Gevertz Jana, Gan Hin Hark, Schlick Tamar
Summer Undergraduate Research Program, New York University School of Medicine, New York, 10003, USA.
RNA. 2005 Jun;11(6):853-63. doi: 10.1261/rna.7271405.
In vitro selection of functional RNAs from large random sequence pools has led to the identification of many ligand-binding and catalytic RNAs. However, the structural diversity in random pools is not well understood. Such an understanding is a prerequisite for designing sequence pools to increase the probability of finding complex functional RNA by in vitro selection techniques. Toward this goal, we have generated by computer five random pools of RNA sequences of length up to 100 nt to mimic experiments and characterized the distribution of associated secondary structural motifs using sets of possible RNA tree structures derived from graph theory techniques. Our results show that such random pools heavily favor simple topological structures: For example, linear stem-loop and low-branching motifs are favored rather than complex structures with high-order junctions, as confirmed by known aptamers. Moreover, we quantify the rise of structural complexity with sequence length and report the dominant class of tree motifs (characterized by vertex number) for each pool. These analyses show not only that random pools do not lead to a uniform distribution of possible RNA secondary topologies; they point to avenues for designing pools with specific simple and complex structures in equal abundance in the goal of broadening the range of functional RNAs discovered by in vitro selection. Specifically, the optimal RNA sequence pool length to identify a structure with x stems is 20x.

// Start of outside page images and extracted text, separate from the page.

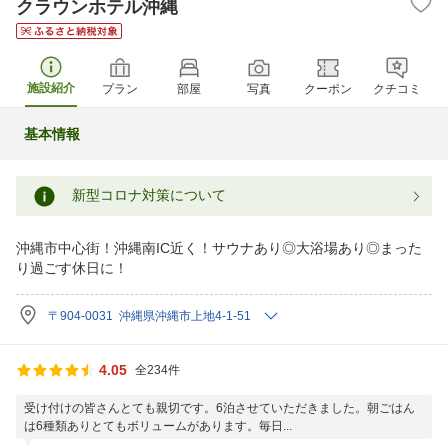
クラウンホテル沖縄
施設紹介
プラン
部屋
写真
クーポン
クチコミ
基本情報
新型コロナ対策について
沖縄市中心街！沖縄南IC近く！サウナあり◎大浴場あり◎まった
り過ごす休日に！
〒904-0031 沖縄県沖縄市上地4-1-51
4.05
全234件
受け付けの皆さんとても親切です。6泊させていただきました。朝ごはん
は6種類ありとてもボリュームがあります。毎日...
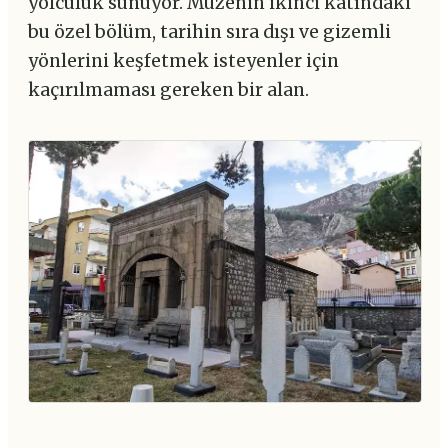
yolculuk sunuyor. Müzenin ikinci katındaki
bu özel bölüm, tarihin sıra dışı ve gizemli
yönlerini keşfetmek isteyenler için
kaçırılmaması gereken bir alan.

从大量随机序列库中进行功能性RNA的体外筛选已导致许多配体结合RNA和催化RNA的鉴定。然而,随机库中的结构多样性尚未得到很好的理解。这种理解是设计序列库以提高通过体外筛选技术找到复杂功能性RNA概率的先决条件。为了实现这一目标,我们通过计算机生成了五个长度达100个核苷酸的RNA序列随机库以模拟实验,并使用源自图论技术的可能RNA树形结构集来表征相关二级结构基序的分布。我们的结果表明,此类随机库严重倾向于简单的拓扑结构:例如,线性茎环和低分支基序受到青睐,而非具有高阶连接的复杂结构,已知适体也证实了这一点。此外,我们量化了结构复杂性随序列长度的增加,并报告了每个库中主要的树形基序类别(以顶点数量表征)。这些分析不仅表明随机库不会导致可能的RNA二级拓扑结构的均匀分布;它们还指出了设计具有特定简单和复杂结构且丰度相等的库的途径,目标是拓宽通过体外筛选发现的功能性RNA的范围。具体而言,识别具有x个茎的结构的最佳RNA序列库长度为20x。